Dosen SAA Ikuti Konferensi Internasional Studi Agama-agama di UIN Sunan Kalijaga

YOGYAkARTA – fuad.iainptk.ac.id, Konfrensi Internasional Studi Agama-Agama Rabu, 20/11. yang diselenggarakan oleh Program Studi Agama-Agama Fakultas Ushuludin dan Pemikiran Islam UIN Sunan Kalijaga ini dihadiri oleh kalangan akademisi dari berbagai daerah di Indonesia, termasuk di dalamnya delegasi dari program Studi Agama-Agama IAIN Pontianak. Sementara akademisi dari negara tetangga juga hadir dari Malaysia, Singapura, Thailand, Filipina dan Vietnam. Selain itu, ikut hadir sejumlah tokoh dan pemuda lintas agama yang menambah kehangatan dan antusiasme seluruh peserta dan nara sumber yang hadir.
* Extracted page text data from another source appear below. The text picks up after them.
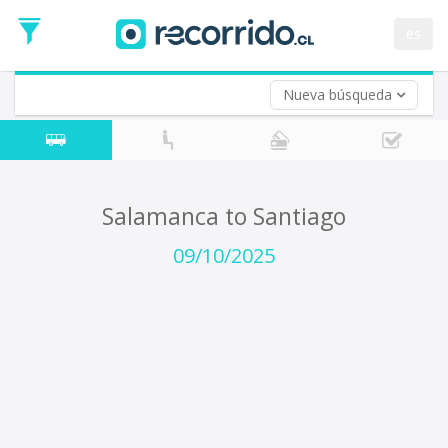
Departure
Date
es
Return trip (opt)
Return
Date
Nueva búsqueda
Salamanca to Santiago
09/10/2025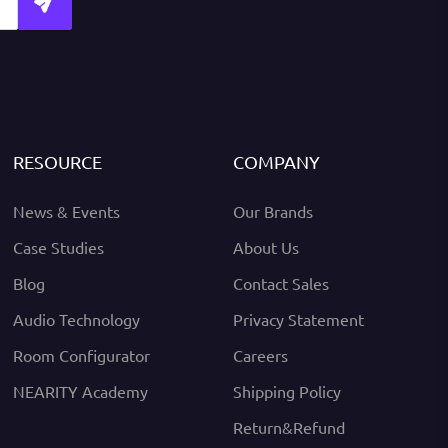
RESOURCE
COMPANY
News & Events
Our Brands
Case Studies
About Us
Blog
Contact Sales
Audio Technology
Privacy Statement
Room Configurator
Careers
NEARITY Academy
Shipping Policy
Return&Refund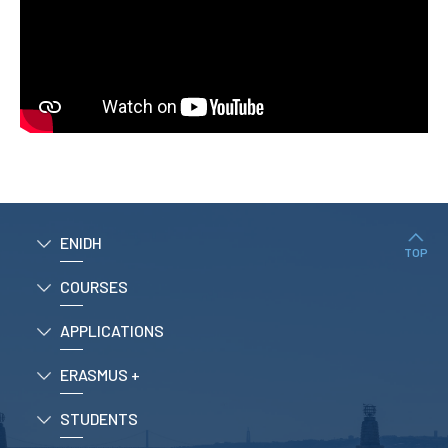
ENIDH
TOP
COURSES
APPLICATIONS
ERASMUS +
STUDENTS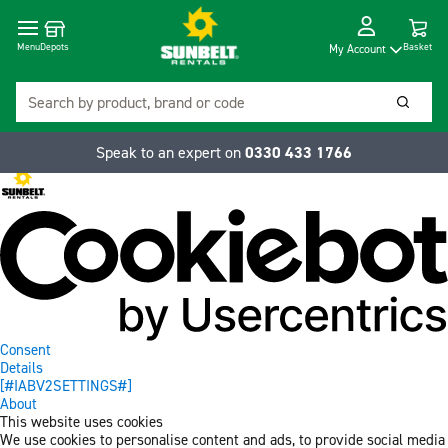
Cart
Depots
Dropdow
Menu
Basket
My Account
Search
Searc
Speak to an expert on
0330 433 1766
Consent
Details
[#IABV2SETTINGS#]
About
This website uses cookies
We use cookies to personalise content and ads, to provide social media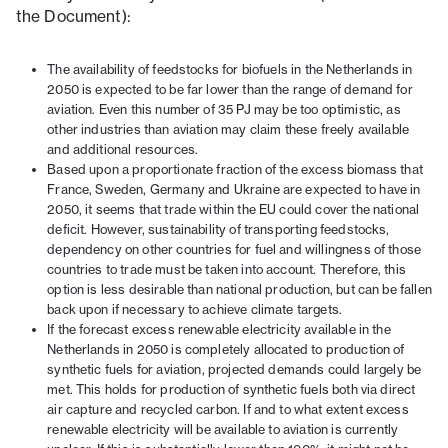
the Document):
The availability of feedstocks for biofuels in the Netherlands in
2050 is expected to be far lower than the range of demand for
aviation. Even this number of 35 PJ may be too optimistic, as
other industries than aviation may claim these freely available
and additional resources.
Based upon a proportionate fraction of the excess biomass that
France, Sweden, Germany and Ukraine are expected to have in
2050, it seems that trade within the EU could cover the national
deficit. However, sustainability of transporting feedstocks,
dependency on other countries for fuel and willingness of those
countries to trade must be taken into account. Therefore, this
option is less desirable than national production, but can be fallen
back upon if necessary to achieve climate targets.
If the forecast excess renewable electricity available in the
Netherlands in 2050 is completely allocated to production of
synthetic fuels for aviation, projected demands could largely be
met. This holds for production of synthetic fuels both via direct
air capture and recycled carbon. If and to what extent excess
renewable electricity will be available to aviation is currently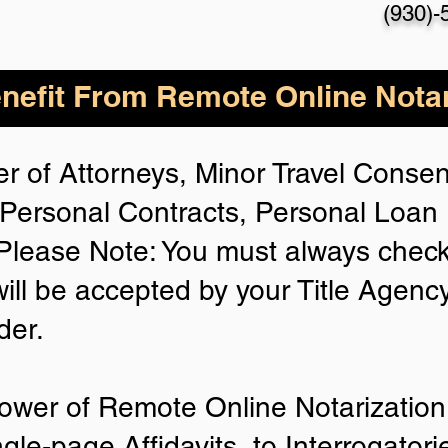
(930)-
nefit From Remote Online Notar
r of Attorneys, Minor Travel Consent
Personal Contracts, Personal Loa
lease Note: You must always check
will be accepted by your Title Agenc
der.
ower of Remote Online Notarization 
ngle-page Affidavits, to Interrogator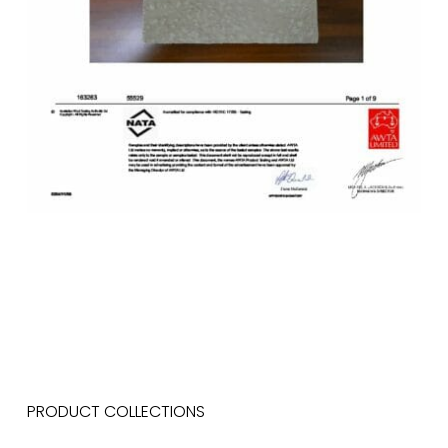
PRODUCT COLLECTIONS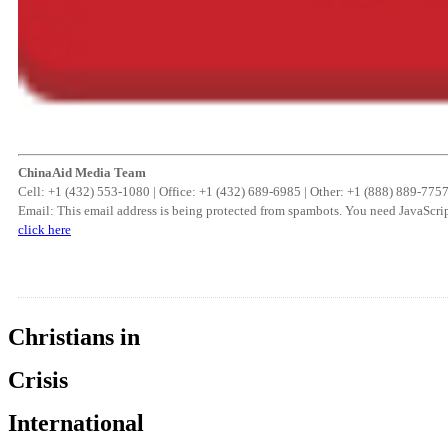
ChinaAid Media Team
Cell: +1 (432) 553-1080 | Office: +1 (432) 689-6985 | Other: +1 (888) 889-775
Email:
This email address is being protected from spambots. You need JavaScrip
click here
Christians in
Crisis
International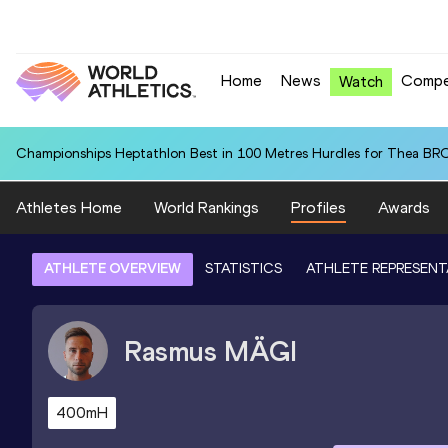
Home
News
Compe
Watch
Championships Heptathlon Best in 100 Metres Hurdles for Thea BR
Athletes Home
World Rankings
Profiles
Awards
ATHLETE OVERVIEW
STATISTICS
ATHLETE REPRESENT
Rasmus
MÄGI
400mH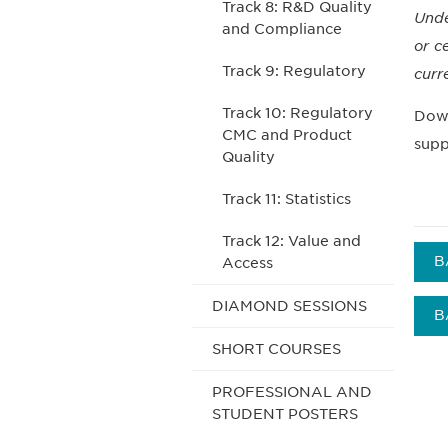
Track 8: R&D Quality
Unde
and Compliance
or c
Track 9: Regulatory
curr
Track 10: Regulatory
Down
CMC and Product
supp
Quality
Track 11: Statistics
Track 12: Value and
B
Access
DIAMOND SESSIONS
B
SHORT COURSES
PROFESSIONAL AND
STUDENT POSTERS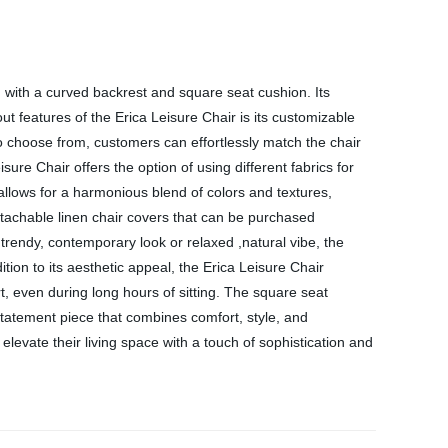
d with a curved backrest and square seat cushion. Its
t features of the Erica Leisure Chair is its customizable
 to choose from, customers can effortlessly match the chair
ure Chair offers the option of using different fabrics for
llows for a harmonious blend of colors and textures,
detachable linen chair covers that can be purchased
,trendy, contemporary look or relaxed ,natural vibe, the
ition to its aesthetic appeal, the Erica Leisure Chair
, even during long hours of sitting. The square seat
a statement piece that combines comfort, style, and
 elevate their living space with a touch of sophistication and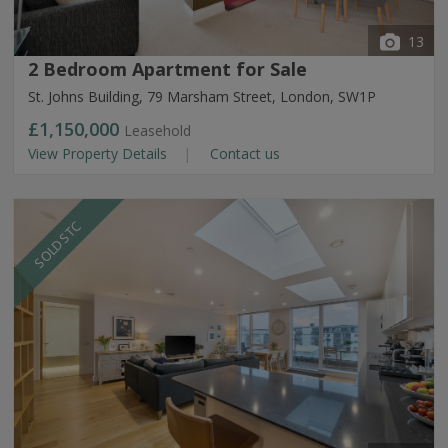
13
2 Bedroom Apartment for Sale
St. Johns Building, 79 Marsham Street, London, SW1P
£1,150,000
Leasehold
View Property Details
Contact us
SOLD STC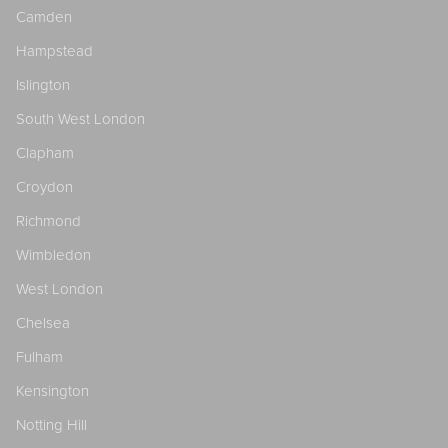
Camden
Hampstead
Islington
South West London
Clapham
Croydon
Richmond
Wimbledon
West London
Chelsea
Fulham
Kensington
Notting Hill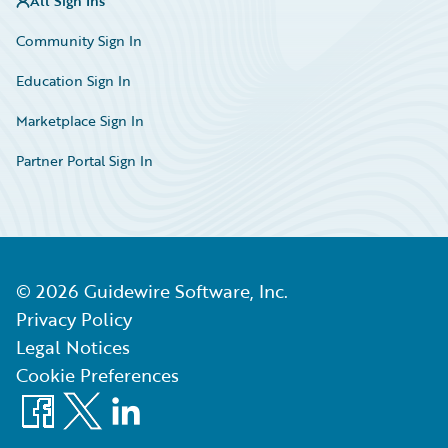
All Sign Ins
Community Sign In
Education Sign In
Marketplace Sign In
Partner Portal Sign In
©
2026
Guidewire Software, Inc.
Privacy Policy
Legal Notices
Cookie Preferences
Facebook
X
LinkedIn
Acara yang dihelat di Hotel Saphir Yogyakarta tersebut memiliki dua tujuan utama, pertama bertujuan untuk mengembangkan kajian atau studi agama-agama di Asia Tenggara dan kedua berupaya menghadirkan metode-metode baru untuk mempelajari agama-agama, secara khusus sebagai bentuk respon terhadap sejumlah persoalan yang mengemuka di Asia tenggara. Kekayaan budaya, keragaman agama serta sejumlah persoalan adalah sauatu kasus dan fakta yang meniscayakan adanya pengembangan studi-studi agama, terutama mengenai metode kajian agama-agama.

Sesuai dengan agenda yang direncanakan, konfrensi tersebut secara resmi dibuka oleh ketua panitia pukul 09.00 WIB, kemudian dilanjutkan dengan sesi pendalaman mengenai beberapa tema. Sesi pertama mengenai peta konsep metode studi agama-agama di Asia Tenggara, dalam hal ini disampakan oleh Prof. Dr Syafaatun Al-Mirzanah dari UIN Sunan Kalijaga dan Dr. Muhammed Ilyas, MA dari Liverpool University at Singapore. Poin pokok dari sesi pertama ini menegaskan bahwa studi agama-agama tidak cukup dituntaskan hanya pada kajian teoritis tentang tipe-tipe pemikiran moderasi dalam setiap agama. Penyelesaian problem agama-agama harus benar-benar membumi dari hasil pengelaman-pengalaman sosial baik lokal maupun pengalaman global.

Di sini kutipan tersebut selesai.